We get used to the sounds of construction around here. Not to mention destruction. You see a perfectly sweet little house on your walk and the next week it’s gone and the week after that it’s been replaced by a way bigger house with way richer people in it. A bunch of folks make a lot of money, the tax base shoots up, a few thousand more people huddle in tents on the freeway ramp, and everyone’s happy. That’s life in modern libertarian America, where there’s still plenty of dough, but it hasn’t all settled evenly.
The point is, it’s not unusual for me to hear a bunch of hammering. It is surprising when it’s happening on my house. Or, more accurately, Marge and Studley Windowsons’ rental, outside my window. They raise their chilluns in it most every spring, but it’s empty at the moment. That’s okay. For what we charge, it doesn’t really matter if it’s at full occupancy. At all.
But I hadn’t seen any demolition notices and I was a little taken aback when the downy woodpecker showed up and started whacking away at the front door. This is a concern. According to the literature, chickadees are fussy about their door size. One and a quarter inches. One and a quarter inches. This woodpecker was definitely messing with the template.
And I wondered: do downy woodpeckers nest in boxes? If they can get their bodies in? It might seem to normal people that I know a lot about birds, but I don’t. I’m always picking it up on the fly, as it were. Turns out woodpeckers are fine with nesting boxes. But of course this isn’t the time of year they’re likely to be churning out fresh woodpeckers. I read on.

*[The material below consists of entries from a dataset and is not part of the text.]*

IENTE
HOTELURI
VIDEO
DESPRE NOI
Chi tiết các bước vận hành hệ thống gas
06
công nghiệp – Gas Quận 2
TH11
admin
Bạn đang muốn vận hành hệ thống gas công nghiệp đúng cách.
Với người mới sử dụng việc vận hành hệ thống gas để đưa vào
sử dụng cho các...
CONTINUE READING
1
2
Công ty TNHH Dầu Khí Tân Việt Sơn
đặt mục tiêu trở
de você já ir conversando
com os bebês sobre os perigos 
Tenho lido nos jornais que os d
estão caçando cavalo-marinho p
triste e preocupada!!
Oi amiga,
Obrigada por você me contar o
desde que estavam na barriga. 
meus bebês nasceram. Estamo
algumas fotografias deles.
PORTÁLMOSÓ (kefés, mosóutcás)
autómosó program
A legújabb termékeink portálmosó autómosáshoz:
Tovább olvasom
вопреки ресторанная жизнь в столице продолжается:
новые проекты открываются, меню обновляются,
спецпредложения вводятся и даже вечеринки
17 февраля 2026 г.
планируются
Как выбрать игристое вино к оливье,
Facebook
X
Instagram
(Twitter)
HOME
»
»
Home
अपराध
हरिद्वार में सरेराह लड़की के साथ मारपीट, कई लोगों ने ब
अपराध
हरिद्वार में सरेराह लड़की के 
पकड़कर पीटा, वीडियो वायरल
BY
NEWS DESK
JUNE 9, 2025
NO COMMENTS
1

Roosting boxes! I didn’t even know that was a thing. This is one of those big important bird things I knew nothing about, but always wondered: what do they do when it’s really stormy and windy out? And where do they go at night?
|Entry door, post-pecker|
It was particularly breezy yesterday and I watched a few birds on the tippy top branches of a tree that was rocking and rolling. It looked like it could be a lot of bouncy fun, really, although I suppose if you can also fly it might not be such a thrill. One thing I do know. They don’t have to clench their little feetses to stay on a branch. That would be dreadful, trying to get a decent night’s sleep while hanging on for dear life. What we call birds’ feet are just their toes. The part that you think is a knee is their ankle. Their knees are right up near the basic bird silhouette where it starts to get personal. If you can see their hips, you’ve done something rude.
And there’s a tendon that runs along their legs that holds their toes in grabby position. That’s the default. They have to operate the tendon to open their toes, so basically, they’re snap-on, snap-off accoutrements. They’re not likely to fall off a branch; they have to motivate to do that. The hummingbird, which spends every night in a stage of near-death, has even been observed to hang upside-down from a branch while sleeping. So you could set it swinging, if you wanted to. You’d kind of want to, but that would be rude also.
Still, how do they cope with extreme cold and wind and sleet and plagues of frogs? The answer for many is they roost. They get together with their pals and bunch up for warmth in a house or a hole. Some birds roost every night but some just hunker down when it’s icky. Our downy woodpecker might be trying to remodel the Windowson place for winter sleepage.
Apparently the chickadees might occasionally use the old homestead for that too. I’d hate to think of what they’d do if they bombed into the place and found it stuffed with woodpeckers. I’m all for letting Nature take its course but if I see Marge and Studley in a little tent by the freeway, I’m going to intervene.